You may notice that we don’t talk about “monitoring” much, and that’s because we don’t really think of monitoring as what we do, even though it kind of is.
Traditional monitoring relies heavily on predicting how a system may fail and checking for those failures. Traditional graphing involves generating big grids of dashboards that sit on your desktop or your wall, and give you a sense of the health of your system.
That’s not what we do.
Honeycomb is what you do when your monitoring ends.
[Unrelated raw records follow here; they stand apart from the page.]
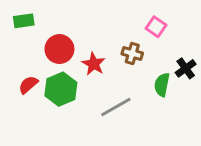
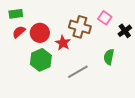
brown cross: (132, 53) -> (80, 27), moved, size x1.5
black cross: (186, 68) -> (125, 31), moved
red semicircle: (28, 85) -> (19, 32), moved

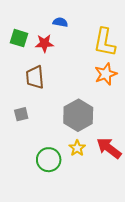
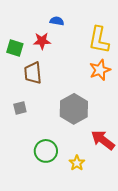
green square: (19, 38) -> (15, 48), moved
yellow star: (77, 148) -> (77, 163), moved

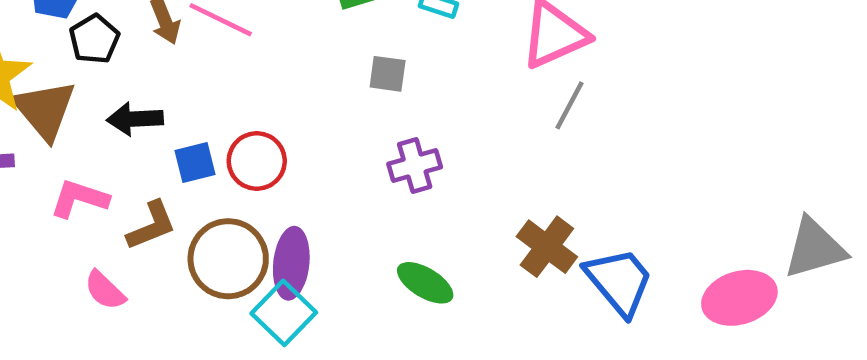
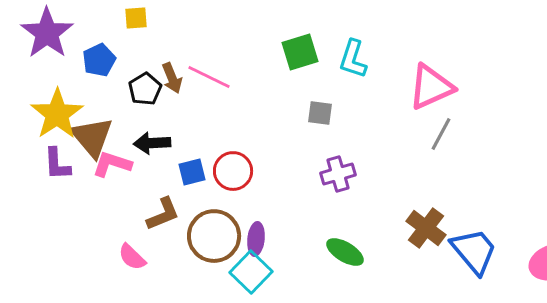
black pentagon: (94, 39) -> (145, 89), moved
pink L-shape: (79, 199) -> (112, 164), moved
purple ellipse: (291, 263) -> (256, 239), size x0.7

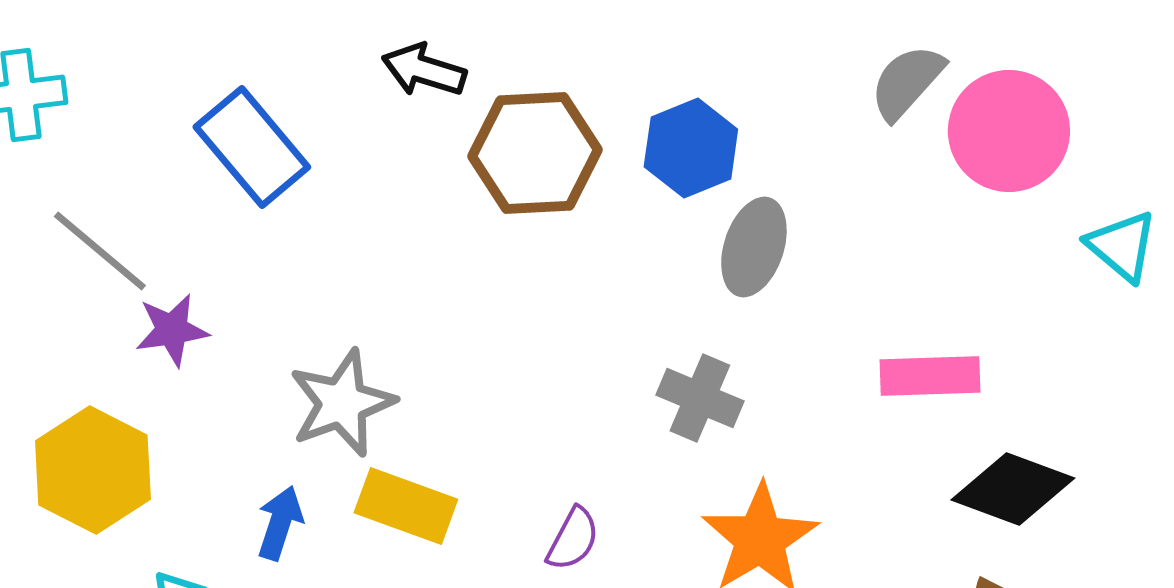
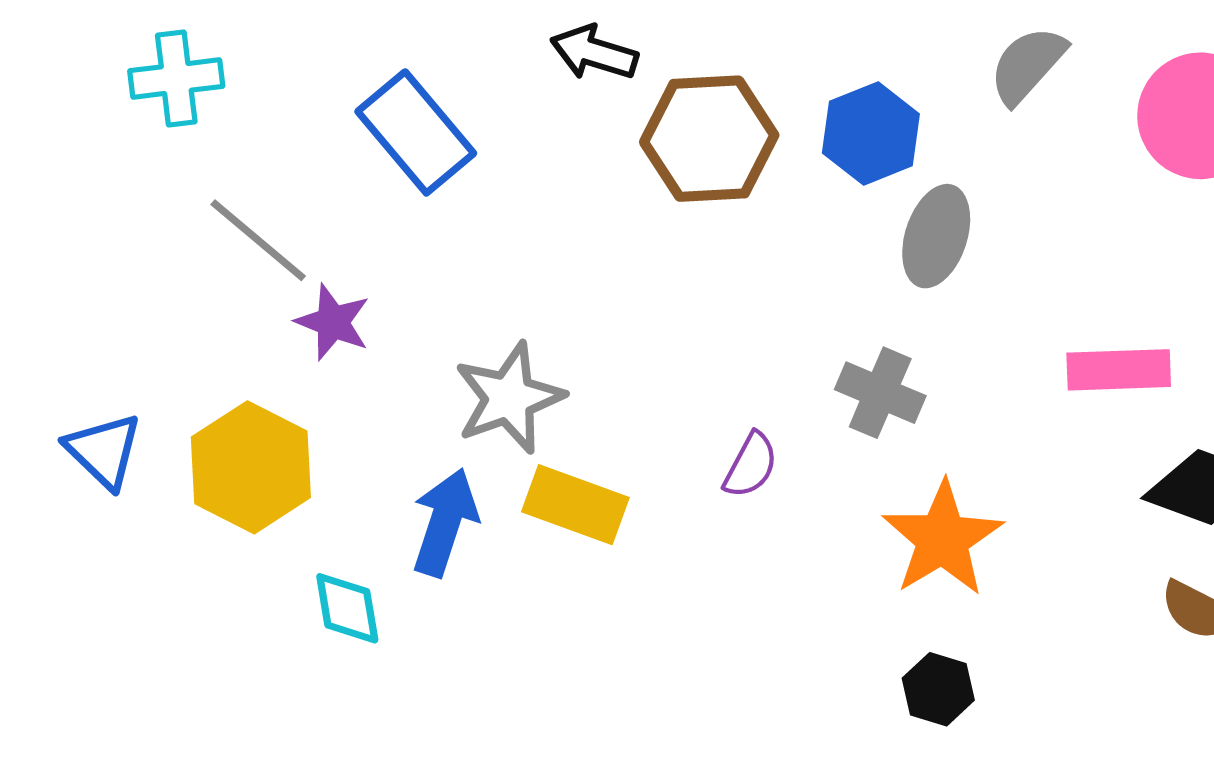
gray semicircle: (907, 82) -> (1027, 65), moved
purple star: (172, 330) -> (333, 322), turned 30
blue arrow: (280, 523) -> (445, 522), size x1.4
purple semicircle: (573, 539) -> (751, 465), moved

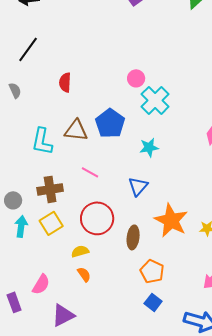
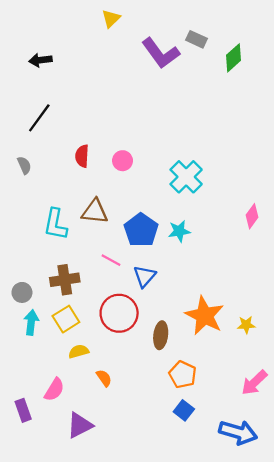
pink circle: (136, 78) -> (123, 161), moved
blue pentagon: (110, 123) -> (141, 230), moved
blue triangle: (138, 186) -> (144, 276), moved
yellow semicircle: (80, 251) -> (79, 351), moved

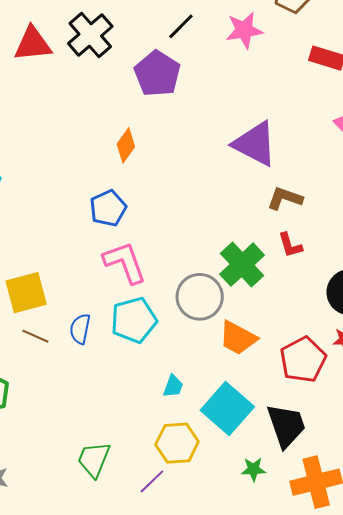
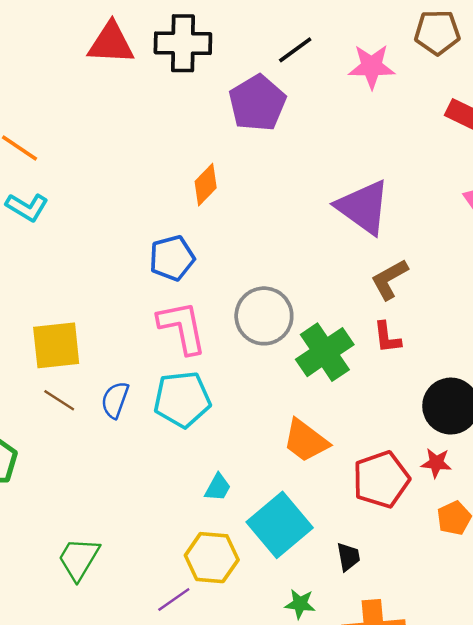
black cross: (90, 35) -> (183, 43), turned 33
brown L-shape: (285, 198) -> (389, 279), turned -57
gray circle: (200, 297) -> (264, 316), moved
black trapezoid: (286, 426) -> (348, 557), size x0.5
green trapezoid: (94, 459) -> (79, 559), moved

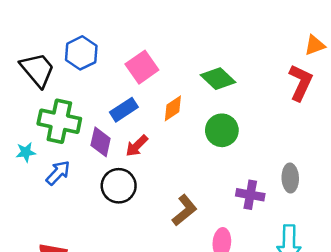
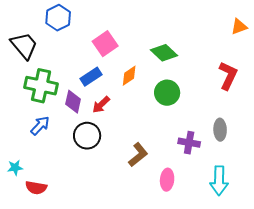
blue hexagon: (81, 53) -> (58, 18), moved
red L-shape: (301, 83) -> (228, 76), moved
cyan star: (26, 152) -> (15, 168), moved

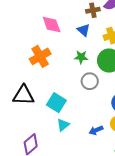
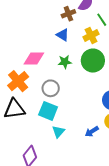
pink diamond: (52, 25) -> (34, 59), moved, turned -60
orange cross: (40, 56) -> (18, 81), moved
gray circle: (90, 81) -> (51, 88), moved

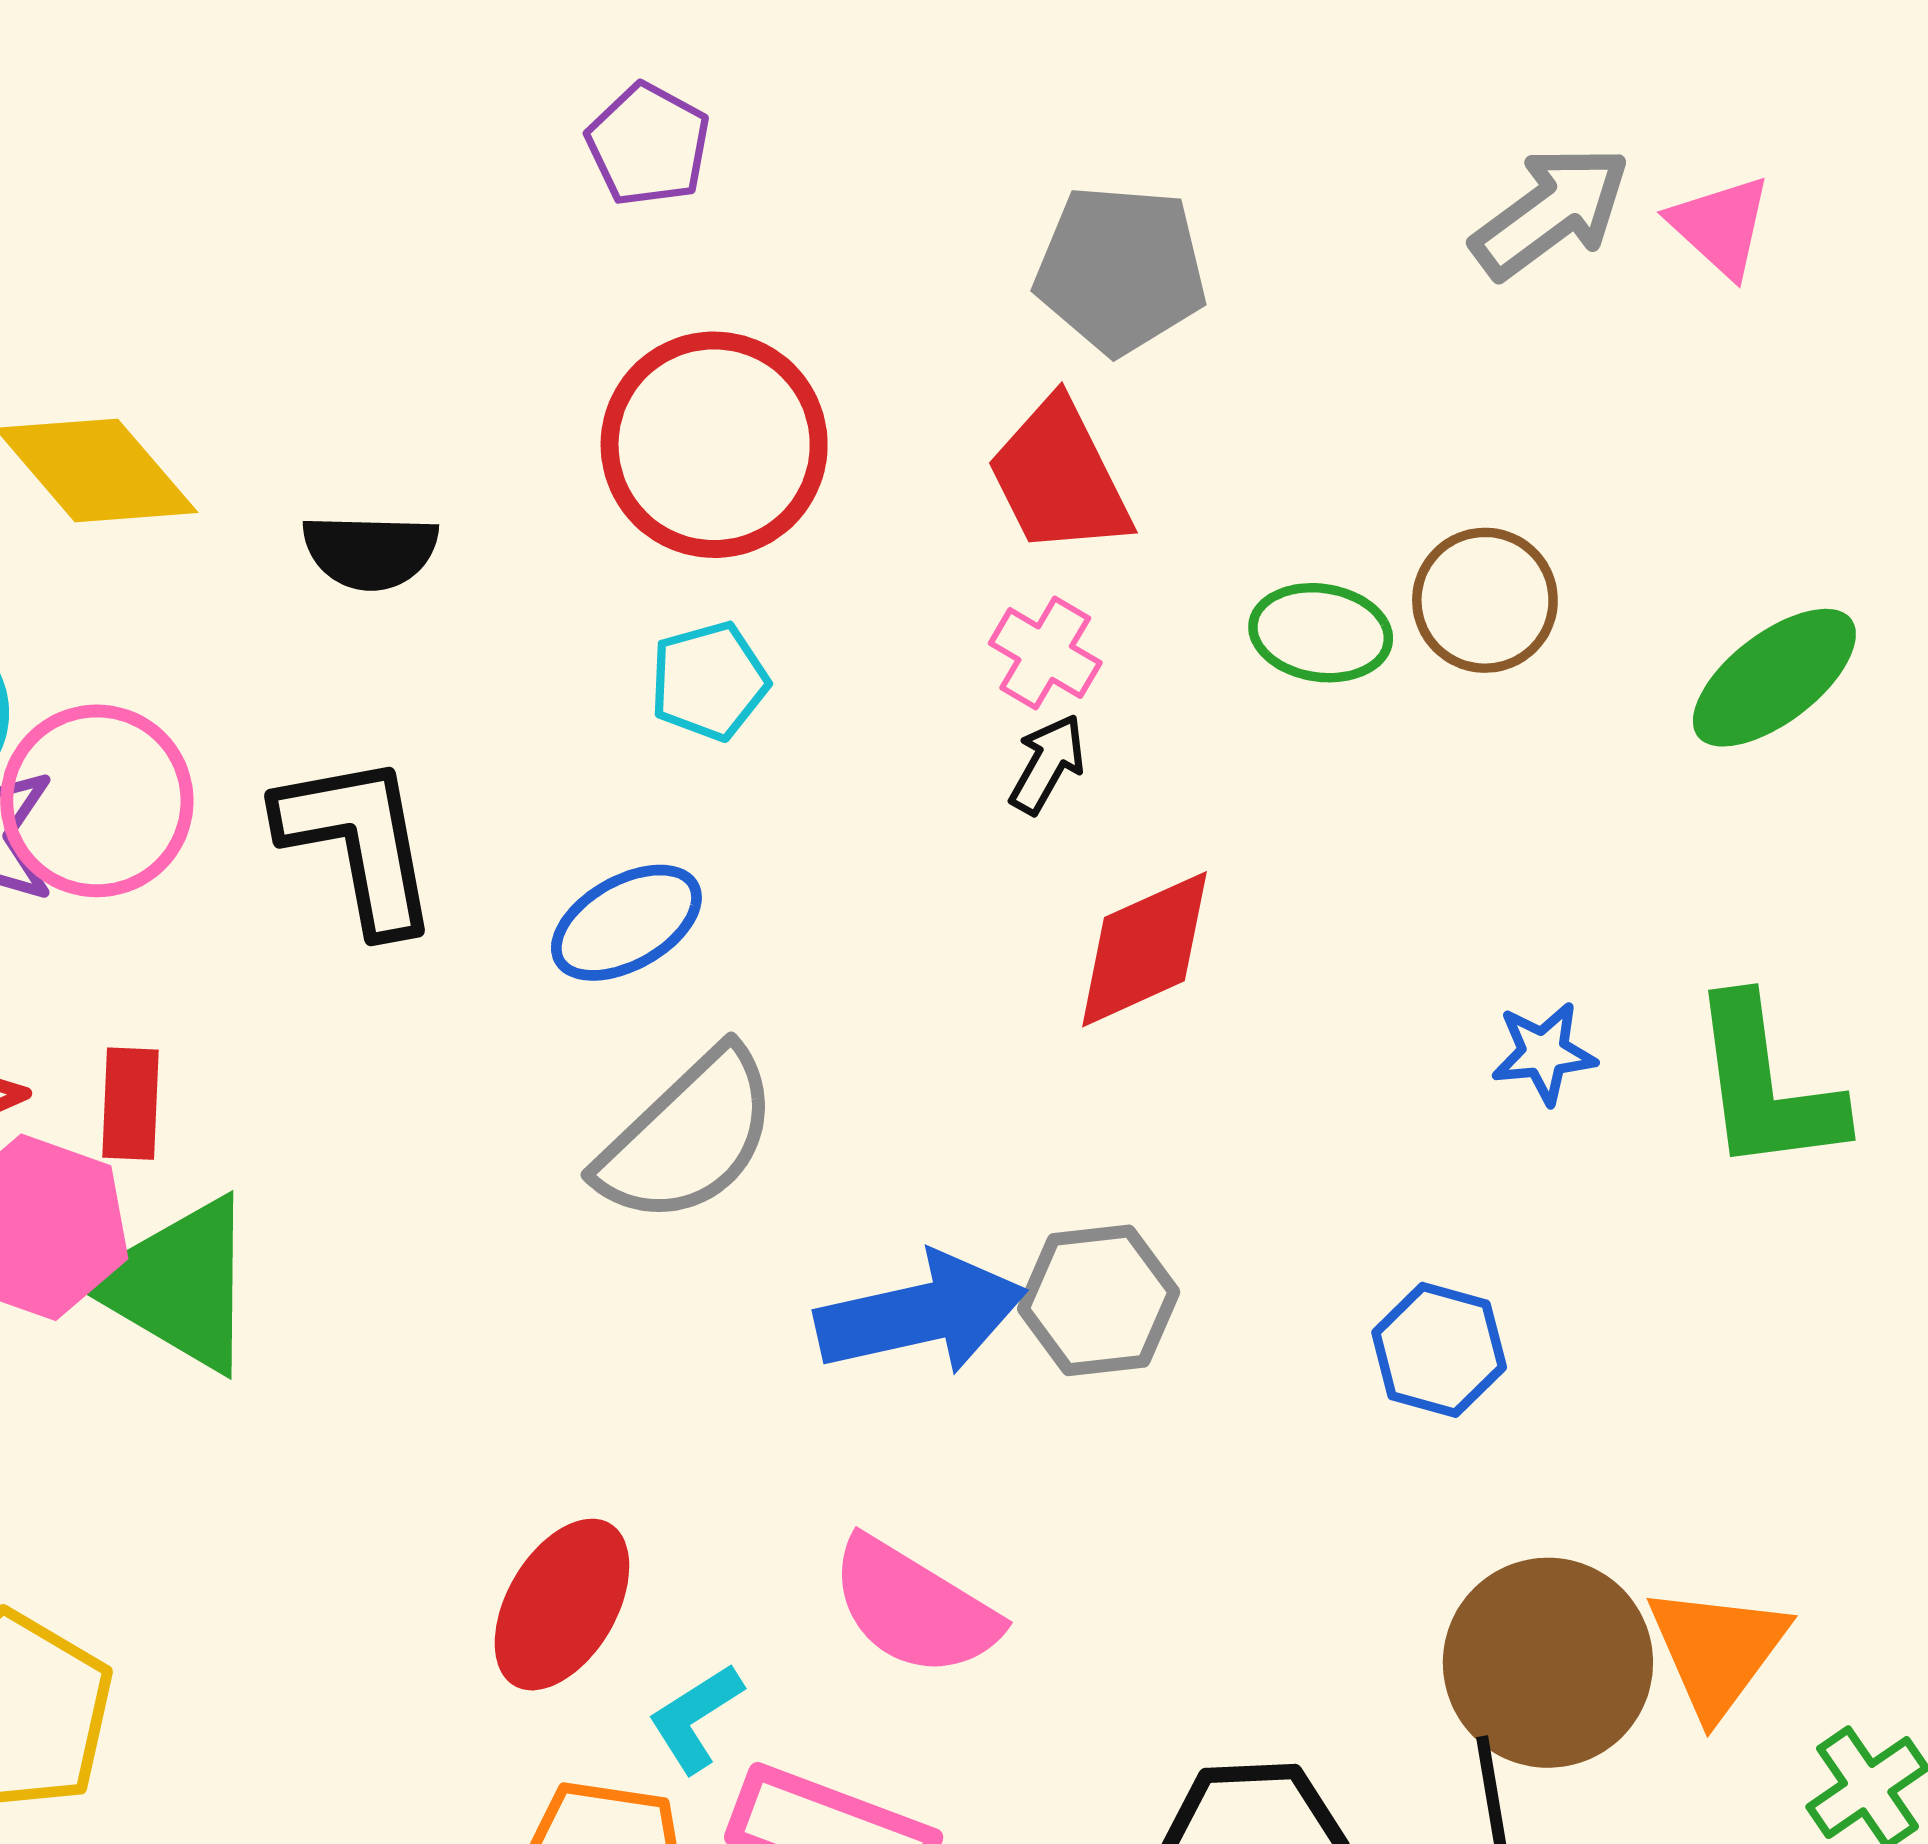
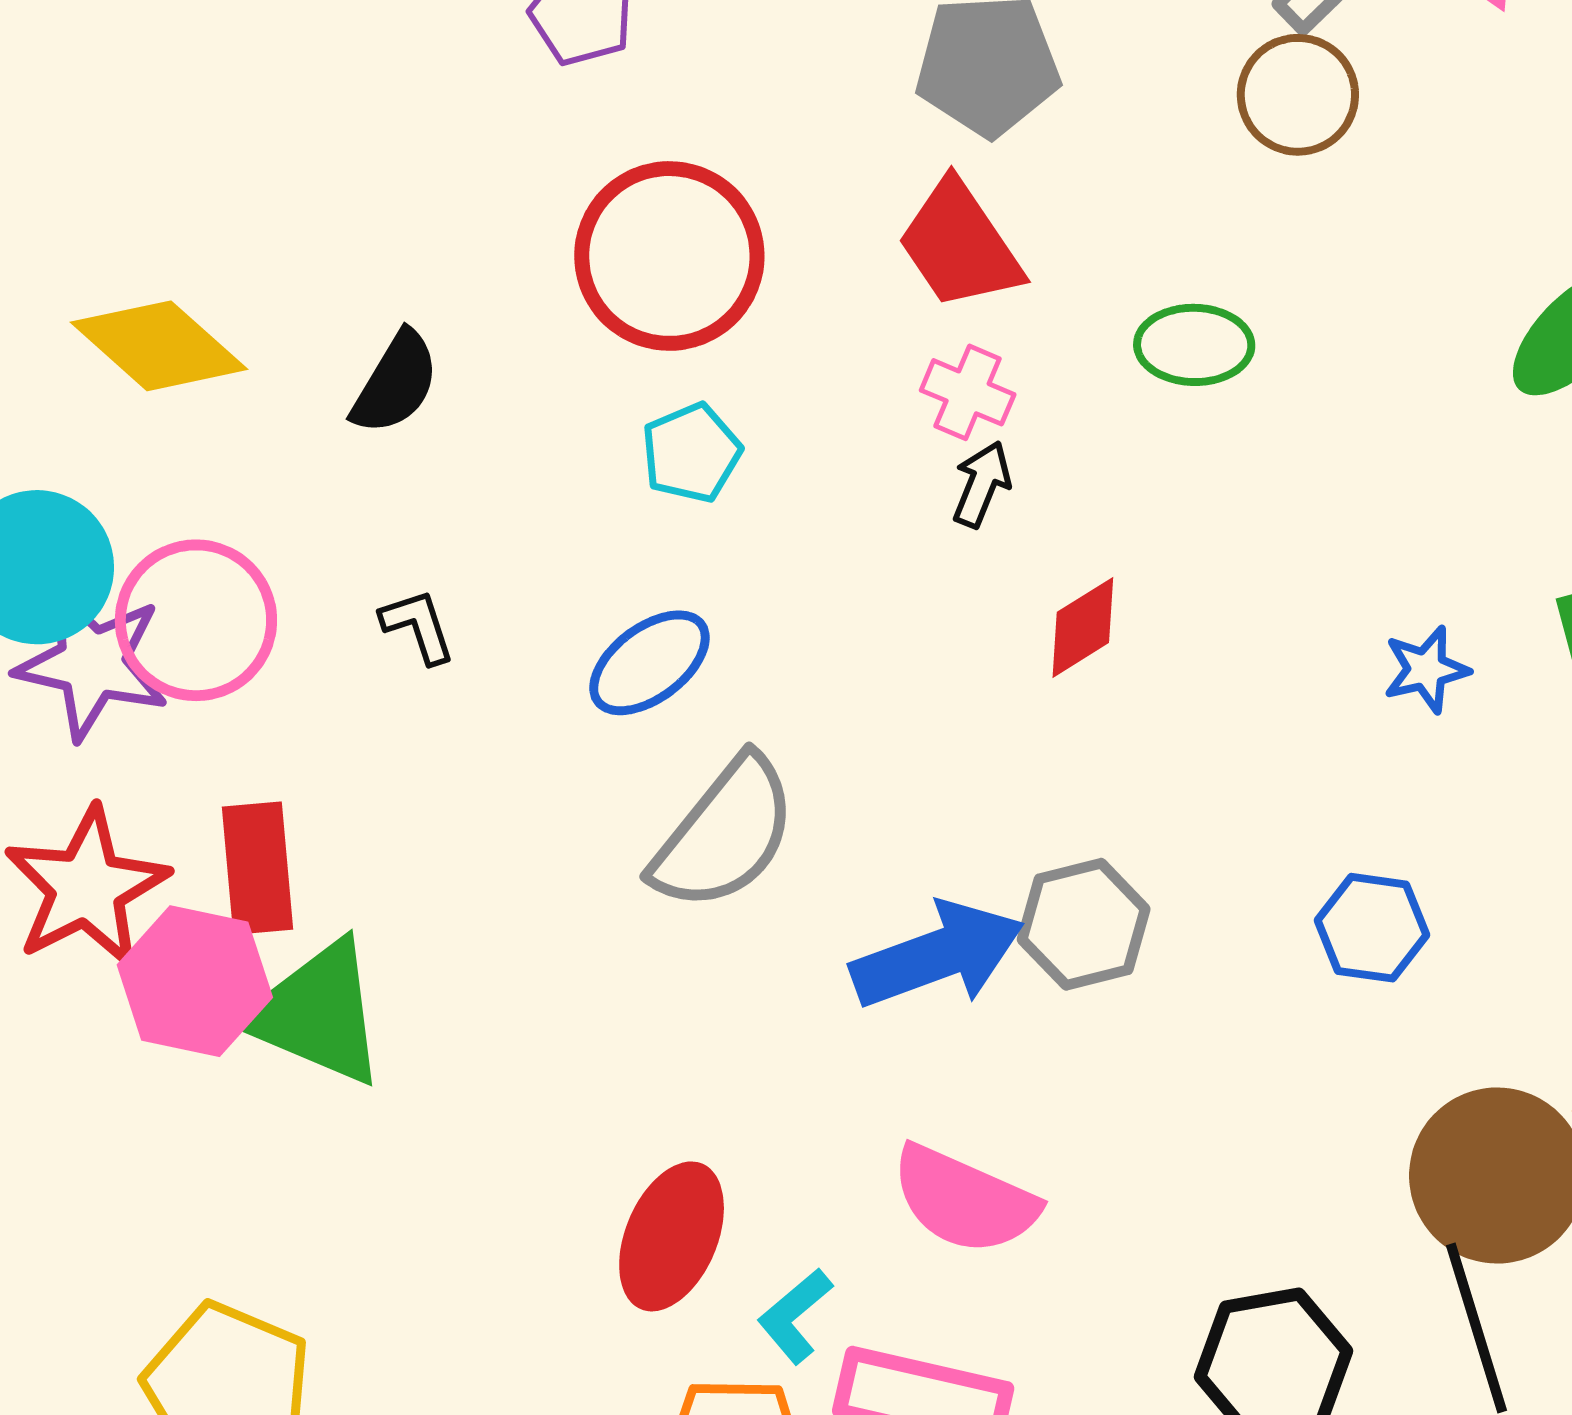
black semicircle: (370, 552) -> (396, 383), turned -53
brown circle: (1485, 600) -> (1298, 95), moved
black L-shape: (358, 843) -> (418, 626), size x0.5
red diamond: (1144, 949) -> (1083, 627), size x0.7
red rectangle: (131, 1104) -> (258, 868), size x1.4

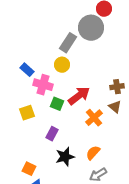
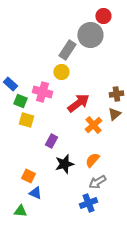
blue rectangle: (27, 70) -> (10, 84), moved
green square: (57, 104) -> (20, 101), moved
brown triangle: (115, 107) -> (114, 114), turned 40
yellow square: (27, 113) -> (26, 120), turned 35

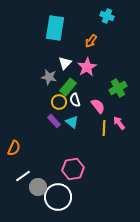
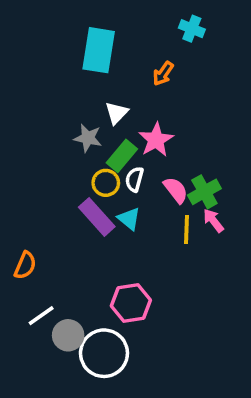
pink star: (87, 67) -> (156, 140), moved
green cross: (118, 88) -> (204, 192), moved
white semicircle: (75, 100) -> (134, 179), turned 32
purple rectangle: (54, 121) -> (97, 217), size x1.5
You still need some simple end-to-end checks for your KPIs, and monitoring for key code paths, but don’t try to “monitor everything” because it’s noisy and impossible. One of two things will happen:
- Your e2e checks will tell you that one of your KPIs is not within acceptable range. (So you jump into honeycomb and start asking questions.)
- A user tells you something is off, but your KPIs are all within acceptable ranges. (So you jump in to honeycomb and start asking questions.)
You can start at the edge and drill down, or start at the end and trace back; either way, within a half dozen clicks you can usually identify the source of the anomaly.
Honeycomb is a debugger for live production systems. Honeycomb is to your systems like your IDE is to your code. For sufficiently complex systems, you should probably spend roughly equal time in both.
Honeycomb lets you ask questions of your live systems, swiftly and interactively. Often you will spot an outlier or correlation that you weren’t expecting – something that never happens when you’re doing intuition-based debugging instead of data-driven debugging. Validate your guesses swiftly and move on.
This will make you a better engineer. :)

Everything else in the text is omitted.